BD INTIMA-II 24GAX0.75IN PRN SLM NPVC
Report
- Report Number
- 3002601200-2024-00424
- Event Type
- Malfunction
- Date Received
- September 4, 2024
- Date of Event
- August 3, 2024
- Report Date
- October 14, 2024
- Manufacturer
- BD SUZHOU (MDS)
- Product Code
- FOZ
- UDI-DI
- 00382903830787
- PMA / PMN Number
- UNK
- Product Problem
- Yes
- Report Source
- Manufacturer report
- Reporter Location
- CH
- Reporter Occupation
- OTHER HEALTH CARE PROFESSIONAL
- Health Professional
- Yes
Narratives
H.3. IF A DEVICE EVALUATION AND/OR DEVICE HISTORY REVIEW IS COMPLETED, A SUPPLEMENTAL REPORT WILL BE FILED.

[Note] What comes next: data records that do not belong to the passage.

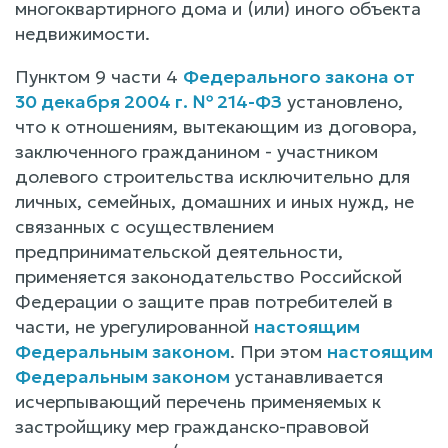
многоквартирного дома и (или) иного объекта
недвижимости.
Пунктом 9 части 4
Федерального закона от
30 декабря 2004 г. № 214-ФЗ
установлено,
что к отношениям, вытекающим из договора,
заключенного гражданином - участником
долевого строительства исключительно для
личных, семейных, домашних и иных нужд, не
связанных с осуществлением
предпринимательской деятельности,
применяется законодательство Российской
Федерации о защите прав потребителей в
части, не урегулированной
настоящим
Федеральным законом
. При этом
настоящим
Федеральным законом
устанавливается
исчерпывающий перечень применяемых к
застройщику мер гражданско-правовой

1. THE CUSTOMER RETURNED 1 PHOTO BUT DID NOT RETURN THE DEFECTIVE SAMPLE. THE PHOTO SHOWS BLOOD OOZING FROM THE END OF THE SEPTUM. 2. DHR/BHR REVIEW LOT#4052015 1-THE PRODUCTS OF THIS BATCH WERE ASSEMBLED AT INTIMA II AUTO LINE 2 IN MAY 2024, AND PACKAGED AT R240 PACKAGE LINE AND CFS PACKAGE LINE IN MAY 2024. WORK ORDER QUANTITY WAS (B)(4) EA. 2-REVIEW THE IN-PROCESS TEST REPORTS AND OUTGOING TEST REPORTS, AND ALL TEST RESULTS MEET THE PRODUCT SPECIFICATIONS. 3-REVIEW THE PRODUCTION RECORDS WITH NO NONCONFORMANCE, DEVIATION OR REWORK ACTIVITIES. 4-THE PLANT HAS LAUNCHED CAPA TO INVESTIGATE THE LEAKAGE AT THE SEPTUM 3. AS THE PLANT RECEIVED SIMILAR COMPLAINTS FROM OTHER BATCHES OF PRODUCTS, 800MM SIMULATED CLINICAL LEAKAGE TEST WAS CONDUCTED ON THE RETAINED SAMPLES OF THIS BATCH, AND IT WAS FOUND THAT A FEW SAMPLES LEAKED AT THE END OF THE SEPTUM AFTER THE NEEDLE TIP WAS INSERTED INTO THE TEST DEVICE, AND THE LEAKAGE STOPPED AFTER THE NEEDLE CORE WAS PULLED OUT. 4. NO SIMILAR COMPLAINTS HAVE BEEN RECEIVED FROM OTHER HOSPITALS REGARDING THIS BATCH OF PRODUCTS. CONCLUSION(S): NO ABNORMALITY IS FOUND IN THE PRODUCTION PROCESS. THE RETURNED PHOTO SHOWS BLOOD OOZING FROM THE END OF THE SEPTUM. IN RESPONSE TO THIS DEFECT, THE PLANT HAS LAUNCHED CAPA TO TRACE AND INVESTIGATE ITS ROOT CAUSE.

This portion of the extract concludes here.